Objectives: To retrospectively assess the treatment outcomes of endosseous implants placed to retain craniofacial prostheses.
Material And Methods: Patients with craniofacial defects resulting from congenital disease, trauma, or oncologic treatment had implant retained prostheses placed in the mastoid, orbital, or nasal region and then assessed over a period of up to 30 years. Implant survival rates were calculated with the Kaplan-Meier method. Clinical assessments consisted of scoring skin reactions under the prosthesis and the peri-implant skin reactions. Possible risk factors for implant loss were identified. Patient satisfaction was evaluated using a 10-point VAS-scale.

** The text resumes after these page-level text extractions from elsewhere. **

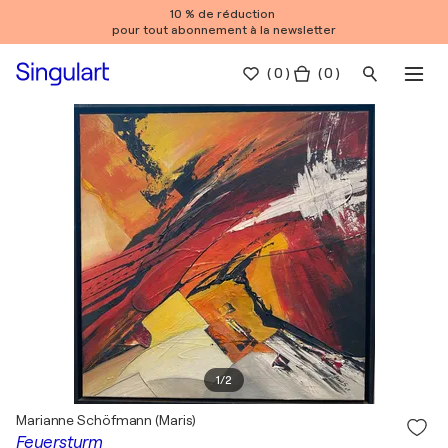
10 % de réduction
pour tout abonnement à la newsletter
(
0
)
( 0 )
1
/
2
Marianne Schöfmann (Maris)
Feuersturm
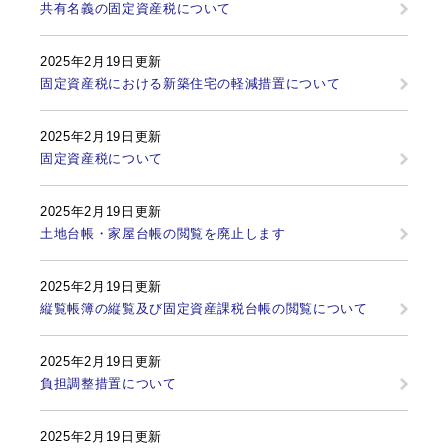
共有名義の固定資産税について
2025年2月19日更新
固定資産税における新築住宅の軽減措置について
2025年2月19日更新
固定資産税について
2025年2月19日更新
土地台帳・家屋台帳の閲覧を廃止します
2025年2月19日更新
縦覧帳簿の縦覧及び固定資産課税台帳の閲覧について
2025年2月19日更新
負担調整措置について
2025年2月19日更新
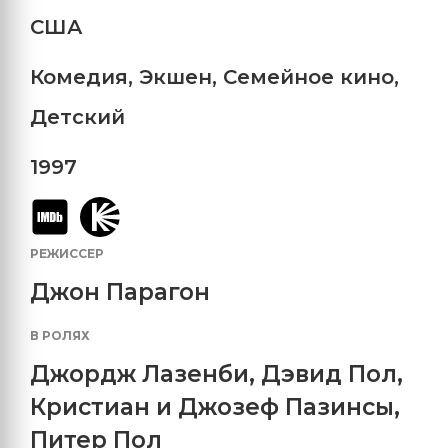
США
Комедия
,
Экшен
,
Семейное кино
,
Детский
1997
РЕЖИССЕР
Джон Парагон
В РОЛЯХ
Джордж Лазенби
,
Дэвид Пол
,
Кристиан и Джозеф Пазинсы
,
Питер Пол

Results: A total of 525 implants placed in 201 patients were included. The median follow up was 71 months (IQR 28-174 months). Implants placed in the mastoid and nasal region showed the highest overall implant survival rates (10-year implant survival rates of 93.7% and 92.5%, respectively), while the orbital implants had the lowest overall survival rate (84.2%). Radiotherapy was a significant risk factor for implant loss (HR 3.14, p < 0.001). No differences in implant loss were found between pre- and post-operative radiotherapy (p = 0.89). Soft tissue problems were not frequently encountered, and the patients were highly satisfied with their implant-retained prosthesis.
Conclusion: Implants used to retain craniofacial prostheses have high survival and patient satisfaction rates and can thus be considered as a predictable treatment option. Radiation is the most important risk factor for implant loss.